(CNSNews.com) -- When asked whether the Supreme Court should stop or allow President Joe Biden’s student loan forgiveness plan, Sen. Josh Hawley (R-Mo.) said, “Stop. It is totally illegal.”
On Mar. 1 at the U.S. Capitol, CNS News asked Sen. Hawley, “Should the Supreme Court stop or allow President Biden’s student loan forgiveness plan?”
Sen. Hawley responded, “Stop. It is totally illegal. He doesn’t have the authority to do it, that’s the big thing. Also, it is a classic take from the poor to give to the rich. I mean he’s taking money, tax money, from working people and he is giving it to wealthy people.”
“Most of the beneficiaries over time in this forgiveness are upper-income earners, you know, but good for them,” said Hawley. “They don’t need money from working people in order to pay off their debts. So I’m against it.”
Citing the COVID pandemic as a major reason, President Biden and his administration announced in 2022 that the “Department of Education will provide up to $20,000 in debt cancellation to Pell Grant recipients with loans held by the Department of Education, and up to $10,000 in debt cancellation to non-Pell Grant recipients.”
The action of student loan forgiveness has been challenged by many Republican lawmakers, and questions have arisen on whether the president has the power to cancel debts. The Biden proposal is being challenged at the Supreme Court by six states and two borrowers. The court heard oral arguments in the case on Tuesday.

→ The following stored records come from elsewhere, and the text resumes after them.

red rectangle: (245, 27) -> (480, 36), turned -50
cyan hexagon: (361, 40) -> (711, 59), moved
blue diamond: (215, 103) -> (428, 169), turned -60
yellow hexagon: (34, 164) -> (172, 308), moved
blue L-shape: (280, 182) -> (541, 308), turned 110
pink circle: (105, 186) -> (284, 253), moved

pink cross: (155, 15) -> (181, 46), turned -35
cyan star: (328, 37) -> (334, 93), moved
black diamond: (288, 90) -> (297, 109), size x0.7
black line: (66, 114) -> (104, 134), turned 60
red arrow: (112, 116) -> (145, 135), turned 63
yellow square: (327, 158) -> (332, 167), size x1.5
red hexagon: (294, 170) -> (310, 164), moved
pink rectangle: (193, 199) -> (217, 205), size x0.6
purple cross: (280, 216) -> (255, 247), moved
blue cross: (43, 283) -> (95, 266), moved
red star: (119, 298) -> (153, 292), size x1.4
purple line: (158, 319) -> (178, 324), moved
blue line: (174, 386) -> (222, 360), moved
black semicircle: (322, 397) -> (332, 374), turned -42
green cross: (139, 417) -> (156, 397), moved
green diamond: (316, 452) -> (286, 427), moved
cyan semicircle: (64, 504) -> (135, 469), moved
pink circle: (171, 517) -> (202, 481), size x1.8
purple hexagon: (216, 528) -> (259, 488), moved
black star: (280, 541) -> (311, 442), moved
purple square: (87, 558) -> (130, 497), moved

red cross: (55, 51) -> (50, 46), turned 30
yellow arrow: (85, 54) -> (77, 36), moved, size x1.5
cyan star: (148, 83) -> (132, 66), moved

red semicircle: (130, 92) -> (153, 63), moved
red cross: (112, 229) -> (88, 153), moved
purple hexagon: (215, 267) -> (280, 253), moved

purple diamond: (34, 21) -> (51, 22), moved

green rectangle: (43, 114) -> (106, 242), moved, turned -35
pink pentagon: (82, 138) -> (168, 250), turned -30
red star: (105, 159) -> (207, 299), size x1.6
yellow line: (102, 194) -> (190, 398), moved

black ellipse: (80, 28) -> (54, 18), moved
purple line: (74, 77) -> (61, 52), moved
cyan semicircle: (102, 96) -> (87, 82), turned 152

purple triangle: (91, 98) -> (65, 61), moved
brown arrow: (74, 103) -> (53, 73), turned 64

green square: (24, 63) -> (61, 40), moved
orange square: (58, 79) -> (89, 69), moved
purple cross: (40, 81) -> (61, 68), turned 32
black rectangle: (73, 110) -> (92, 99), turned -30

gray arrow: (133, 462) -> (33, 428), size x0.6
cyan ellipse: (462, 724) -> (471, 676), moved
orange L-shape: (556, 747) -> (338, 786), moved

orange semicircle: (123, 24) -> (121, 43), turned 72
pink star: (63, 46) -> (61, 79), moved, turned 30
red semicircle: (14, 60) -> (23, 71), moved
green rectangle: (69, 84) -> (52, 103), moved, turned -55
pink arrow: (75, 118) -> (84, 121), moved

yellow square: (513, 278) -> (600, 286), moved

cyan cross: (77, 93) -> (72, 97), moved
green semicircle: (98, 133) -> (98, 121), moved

At the court, Chief Justice John Roberts said, “Along comes the government and tells that person: You don’t have to pay your loan. Nobody’s telling the person who is trying to set up the lawn service business that he doesn’t have to pay his loan. He still does, even though his tax dollars are going to support the forgiveness of the loan for the college graduate, who’s now going to make a lot more than him over the course of his lifetime.”
Kayla Smith, 22, a recent graduate of the University of Georgia, attended the oral arguments. Smith’s mother reportedly had borrowed $20,000 in federal student loans to help her daughter attend college.
“It just seems kind of messed up that college is the expectation, higher education is the expectation, but then at the same time, people’s lives are being ruined,” Kayla Smith told the Associated Press.